Colter, Goodin, Muthig and Susan Dewey, co-founder and coordinator of WPfP, applied for funding through the College of Arts and Sciences Special Symposia/Lecture Series Fund and were awarded $25,000. The award, combined with other funding sources, allowed the cohort to arrange for several well-known speakers, including Damon Horowitz, Jody Lewen, Mary Gould, Ben Walker and Erin Castro.

Horowitz is known for his TED Talks on teaching philosophy in prison and calling for increased access to education in prisons, as well as speaking about the ethics of the technology industry and the need for humanities in the technology industry. Lewen is the founder and executive director of the Prison University Project, which provides a general education Associate of Arts degree and intensive college preparatory courses at San Quentin. Gould is the director of the Saint Louis University Prison Program, which provides liberal arts education to prison employees and incarcerated people. She is also the interim director of the Alliance for Higher Education in Prison. Walker is the founder of the Crito Project, which provides degree-level education to inmates in three correctional facilities in the East of England region. Castro is director and co-founder of the University of Utah Prison Education Project, which provides higher education courses to two facilities in the Utah State Prison.

Other attendees and potential speakers include representatives for Wyoming Gov. Mark Gordon and the UW president’s office, the wardens from all five correctional facilities, top officials from the Wyoming Department of Corrections and inmates from two of the Wyoming correctional facilities.

When asked about expected outcomes from the symposium, Muthig said the goal is to “connect ideas and people in the realm of transformative education, particularly higher education, and to determine the way forward.”

As a testimonial to the strength of college education for incarcerated people, T.R., an inmate in the Wyoming Honor Conservation Camp, offered a reflection after attending a stoicism course in 2017.

“I am honored to have had the opportunity to participate in the Stoic Camp offered by the University of Wyoming,” T.R. wrote. “The most striking aspects of the program are that it was conceived, conducted, and supported by the people who freely give of themselves for the good of others.
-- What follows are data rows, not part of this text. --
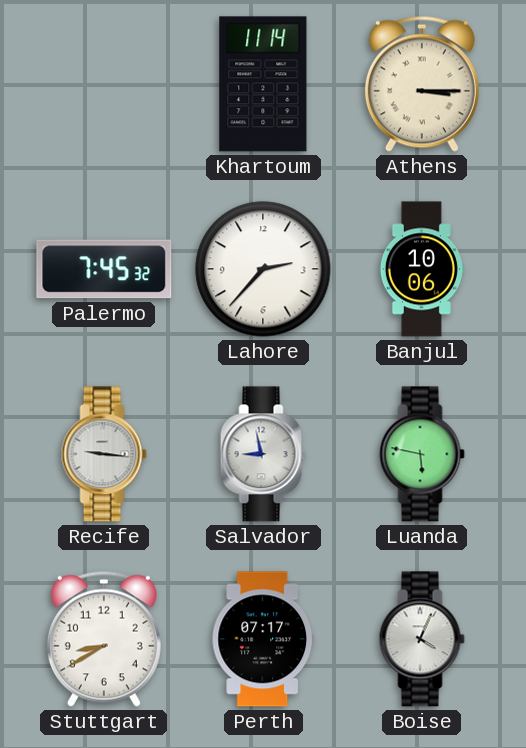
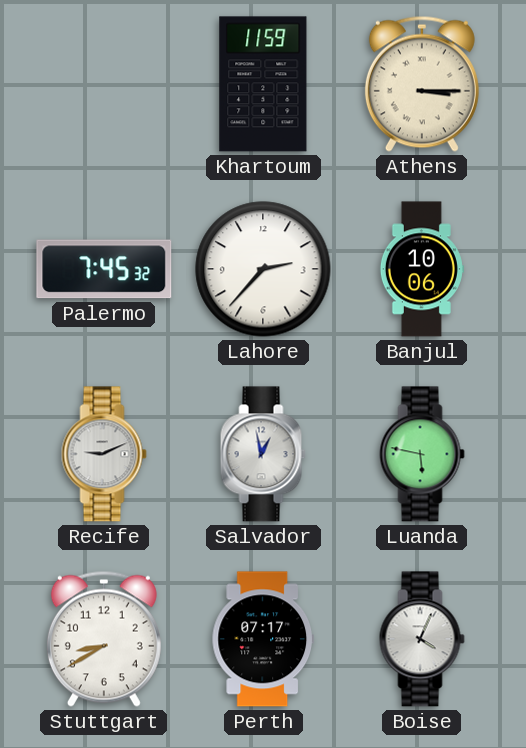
Khartoum: 11:14 -> 11:59
Recife: 9:16 -> 9:11
Salvador: 8:58 -> 12:58
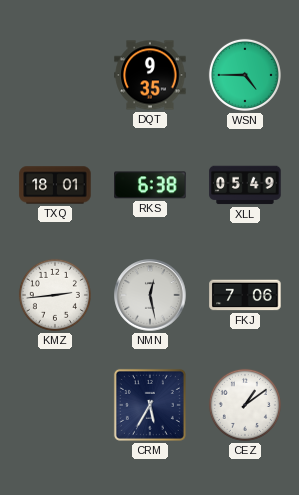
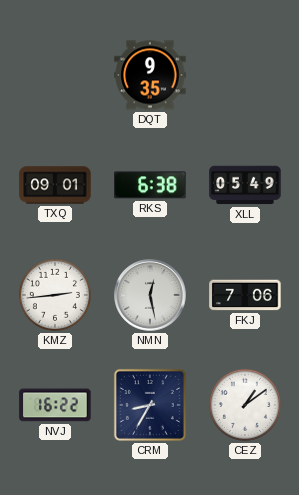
WSN: 4:45 -> none
TXQ: 18:01 -> 09:01
NVJ: none -> 16:22
CRM: 5:35 -> 8:35
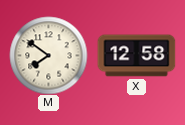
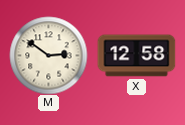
M: 7:51 -> 2:51
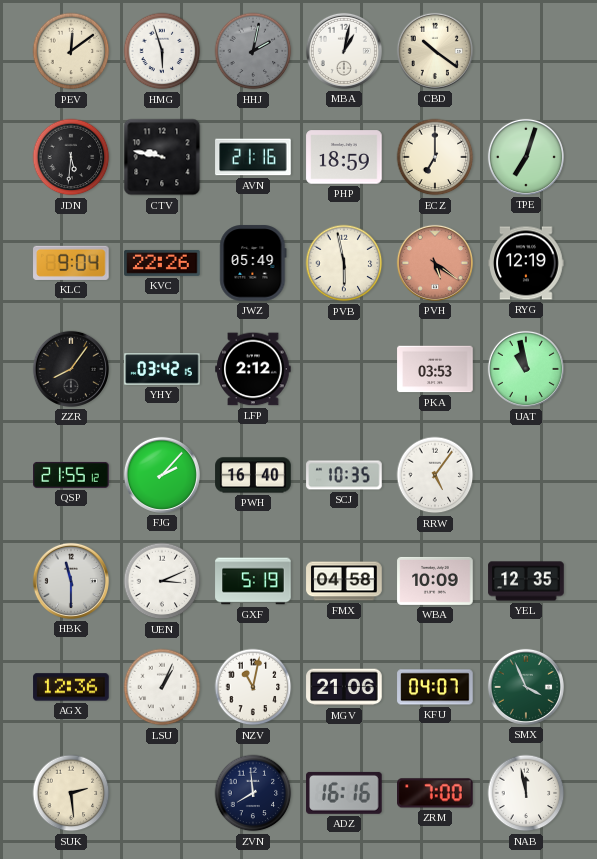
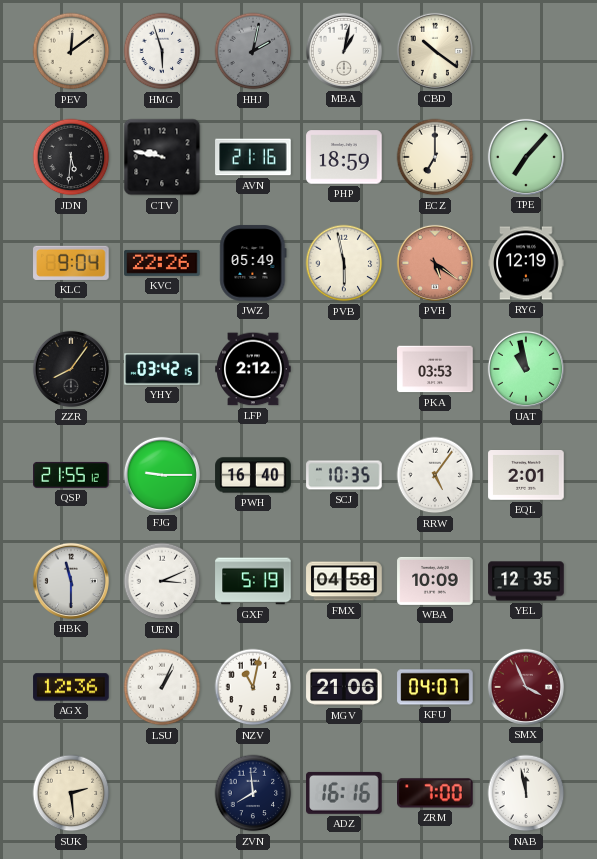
TPE: 7:03 -> 7:07
FJG: 2:07 -> 9:15
EQL: none -> 2:01
SMX dial: green -> burgundy
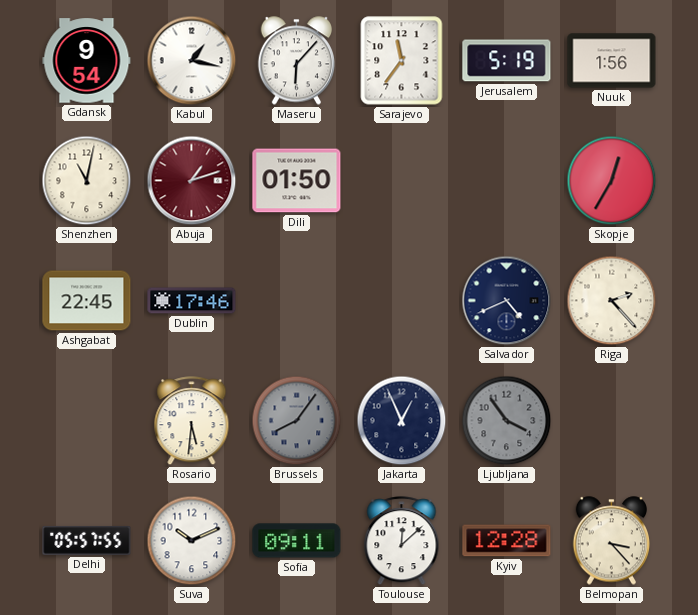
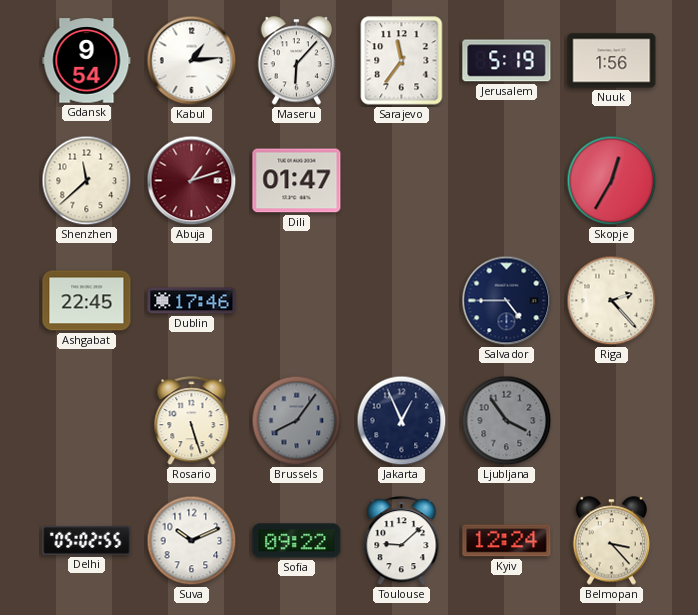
Kabul: 1:17 -> 1:14
Shenzhen: 11:02 -> 11:38
Dili: 01:50 -> 01:47
Salvador: 4:41 -> 4:45
Rosario: 5:31 -> 5:27
Delhi: 05:57 -> 05:02
Sofia: 09:11 -> 09:22
Toulouse: 12:08 -> 9:08
Kyiv: 12:28 -> 12:24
The Stoic mindset is something that I have stumbled upon in my own life, yet I didn’t know it had a name. I hope to continue having open discussions in the future about morals and ethics with people around me. The Stoic Camp has shown me the joy of asking a question and finding how I can come to a suitable conclusion while also living in accord with nature. There seem to be limitless situations that I can view through the Stoic lens in order to shape my conduct in a way that allows me to live an excellent life that is harmonious with nature itself.”